▸ Requirement: Report how many lines in the entries below hold the word "lighting". Your answer is that number alone.

▸ Listed entries:

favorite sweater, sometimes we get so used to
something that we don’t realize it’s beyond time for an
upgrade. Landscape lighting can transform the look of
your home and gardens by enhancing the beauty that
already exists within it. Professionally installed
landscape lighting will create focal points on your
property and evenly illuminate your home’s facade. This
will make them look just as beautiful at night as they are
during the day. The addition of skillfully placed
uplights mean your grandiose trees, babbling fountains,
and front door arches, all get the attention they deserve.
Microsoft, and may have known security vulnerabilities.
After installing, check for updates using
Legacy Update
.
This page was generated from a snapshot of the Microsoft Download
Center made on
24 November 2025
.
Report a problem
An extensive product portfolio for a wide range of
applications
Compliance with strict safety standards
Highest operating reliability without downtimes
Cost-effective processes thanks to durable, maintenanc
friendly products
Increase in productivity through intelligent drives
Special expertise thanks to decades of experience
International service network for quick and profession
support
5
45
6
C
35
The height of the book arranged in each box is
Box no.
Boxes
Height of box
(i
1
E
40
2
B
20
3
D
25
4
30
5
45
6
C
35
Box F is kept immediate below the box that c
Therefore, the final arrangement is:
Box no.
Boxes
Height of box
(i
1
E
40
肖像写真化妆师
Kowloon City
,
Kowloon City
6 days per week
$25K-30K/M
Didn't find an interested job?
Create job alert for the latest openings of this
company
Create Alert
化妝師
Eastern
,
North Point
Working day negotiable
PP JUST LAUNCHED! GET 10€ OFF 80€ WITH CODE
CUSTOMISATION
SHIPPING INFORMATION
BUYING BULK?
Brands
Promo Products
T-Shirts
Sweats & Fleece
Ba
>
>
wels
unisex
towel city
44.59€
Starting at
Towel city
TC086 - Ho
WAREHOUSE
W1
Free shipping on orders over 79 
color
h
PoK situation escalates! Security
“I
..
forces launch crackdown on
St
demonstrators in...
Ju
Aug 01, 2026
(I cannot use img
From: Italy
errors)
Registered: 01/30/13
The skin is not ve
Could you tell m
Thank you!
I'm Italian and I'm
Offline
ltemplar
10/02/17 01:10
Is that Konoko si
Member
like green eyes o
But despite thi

▸ Exercise solution: 2